The Fed made a more significant adjustment to its median rate forecast. This lowered the end-of-2023 rate to 5.4% (consistent with the 5.50-5.25% target range). It also increased its projected rate cuts to 75 basis points next year (down to 4.75-4.50%) and 100 basis points in 2025, with an additional 75 basis points reduction in 2026. The Fed left its long-term assessment unchanged. Figure 2 shows the expectations of each participant. The 2024 view range remained basically unchanged, just shifted downward. In 2025, despite the ranges still being broad, most participants were converging around a median outlook of 3%, and by 2026, there was a clear expectation of lower rates, primarily below 3%. There were few changes in the assessment of the long-term rate.
Fed Chair Powell addressed all relevant points in his press conference. He explained that rate hikes were not off the table but were not the "baseline scenario." He stated that inflation had progressed but that further progress was needed to ensure the Fed was on the right path, reiterating that "there is still a long way to go." Powell also reiterated the description of three tightening stages (how fast, how high, and how long), identifying the Fed as still in the second stage.

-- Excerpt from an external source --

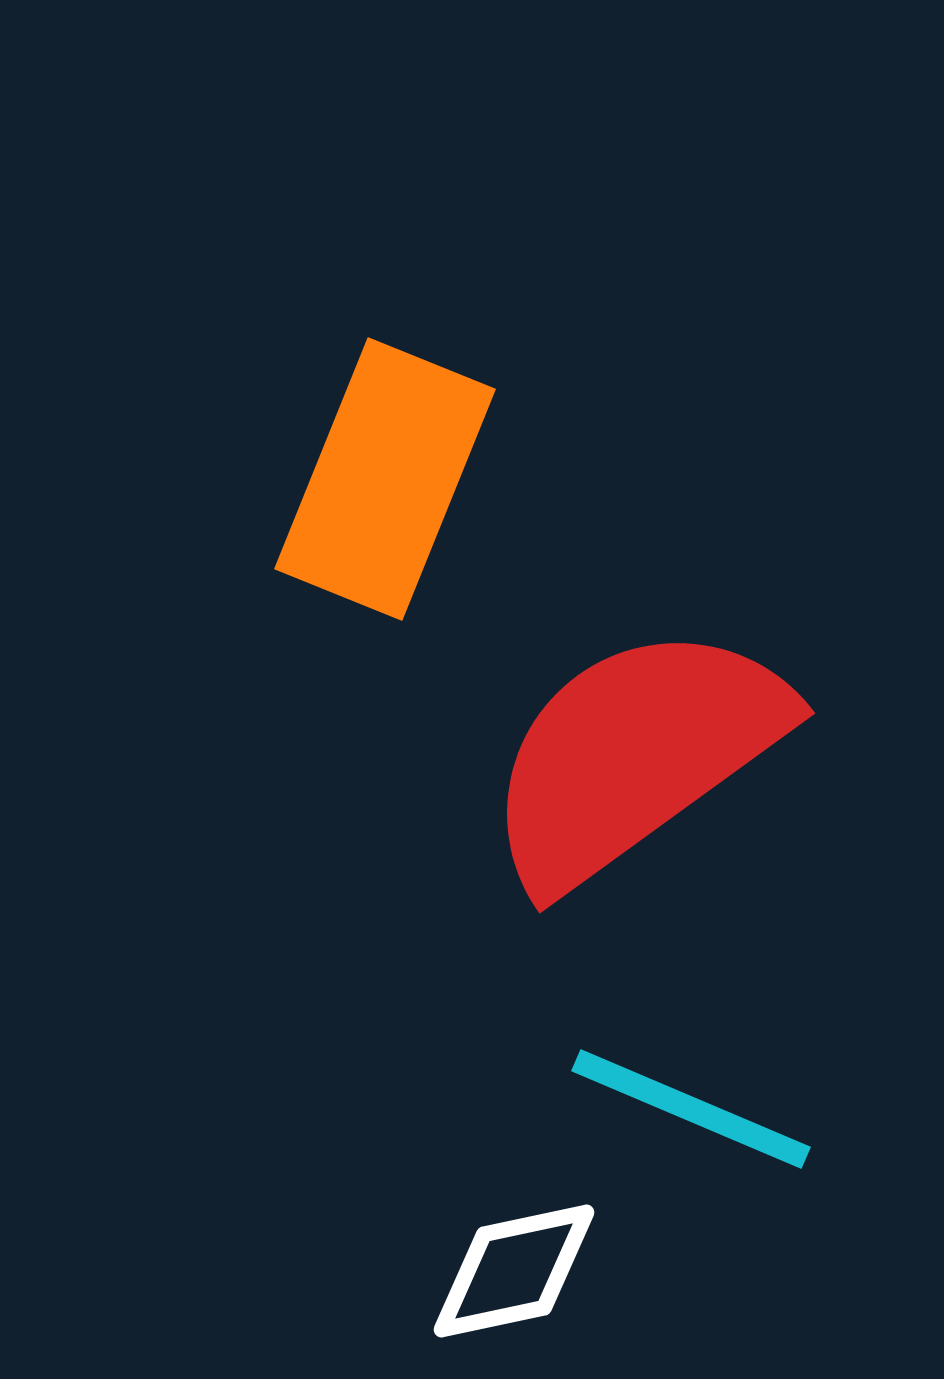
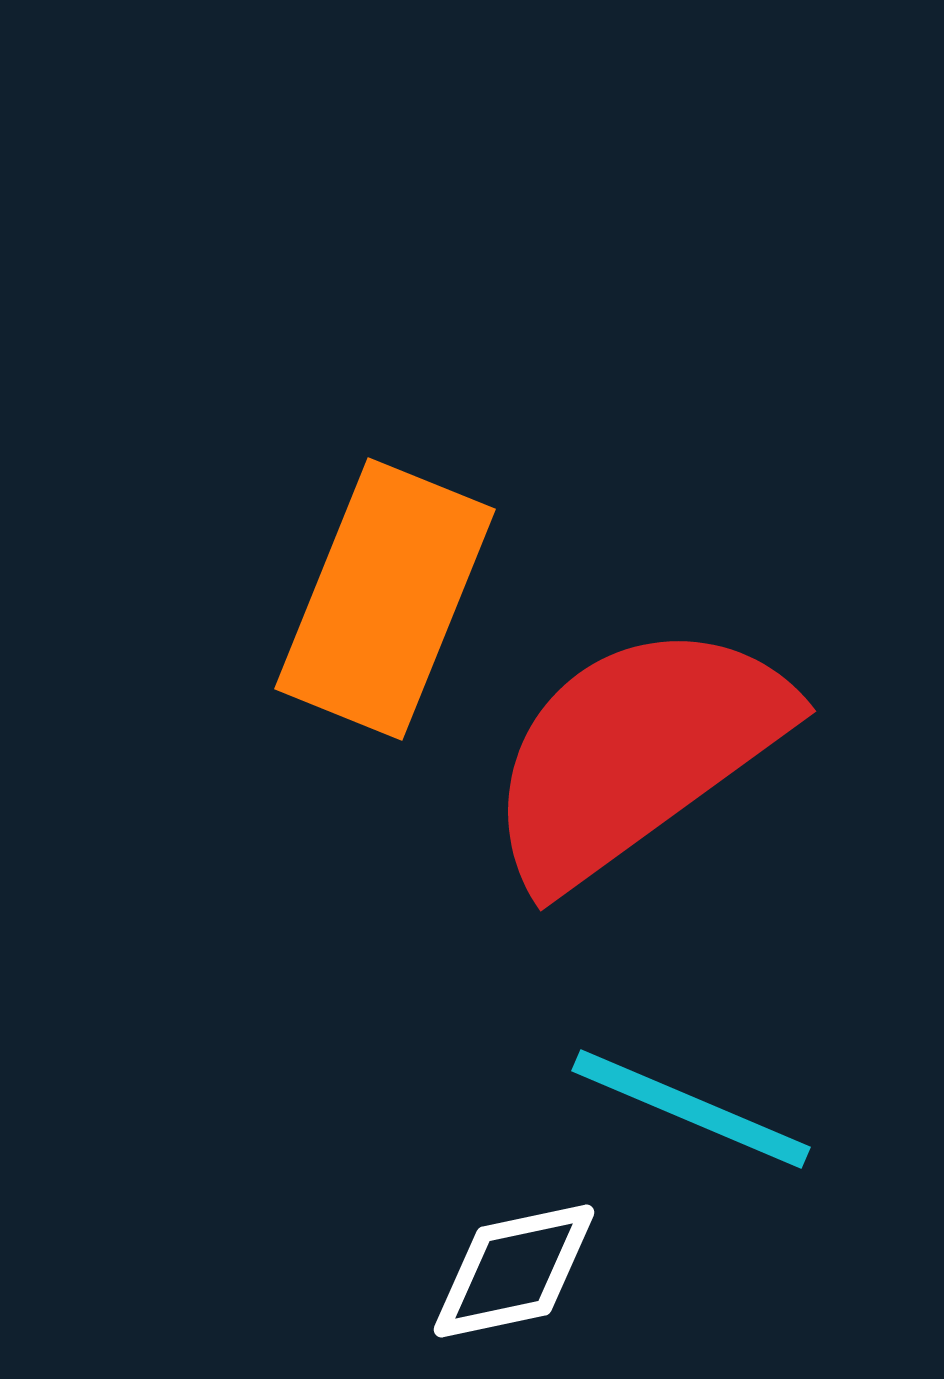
orange rectangle: moved 120 px down
red semicircle: moved 1 px right, 2 px up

However, Powell also said enough to suggest that the Fed was closer to changing rates than the forecasts indicated. Firstly, he said the third stage, i.e., how long and therefore when to cut, was in sight. Something, he said, the Committee "has debated today," although he then suggested that it was just a topic to be discussed. He also said that the Fed wanted to avoid "waiting too long" to prevent "making that mistake" of falling behind the curve again. He also claimed that potential growth could have exceeded 2.5% this year, something that, if true and persistent, could suggest continued significant easing of inflation with still robust growth, before reflecting on whether increases in participation and improvements in the supply chain may have run their course.
We assume the Fed would have wanted to gently push back market expectations of rate cuts soon and sharply next year. However, despite offering some necessary lines, Powell's broader commentary served the opposite. As a result, we have to assess whether this was by design or by accident. We are likely to see in the comments of other Fed participants in the remaining days of this year and early next year, and minutes later in January, if there is any attempt to reinforce a more cautious stance. We suspect this is likely. But there is now a risk of a more abrupt market adjustment than necessary. Our view is that the 75 basis points the Fed discounts for next year is its best current estimate of where rates should be at the end of the year. It is also consistent with our own view. But markets have a very different perspective, even more so after Powell's conference.
Fed Chair ended with a more technical question about quantitative tightening. He confirmed that rate cuts and QT are "on independent tracks" and suggested that with $3.5 trillion in reserves, they could still be considered sufficient. Powell confirmed they were not talking about changing the pace of QT at this stage. But next year will also bring a more significant debate about how low these reserves can be.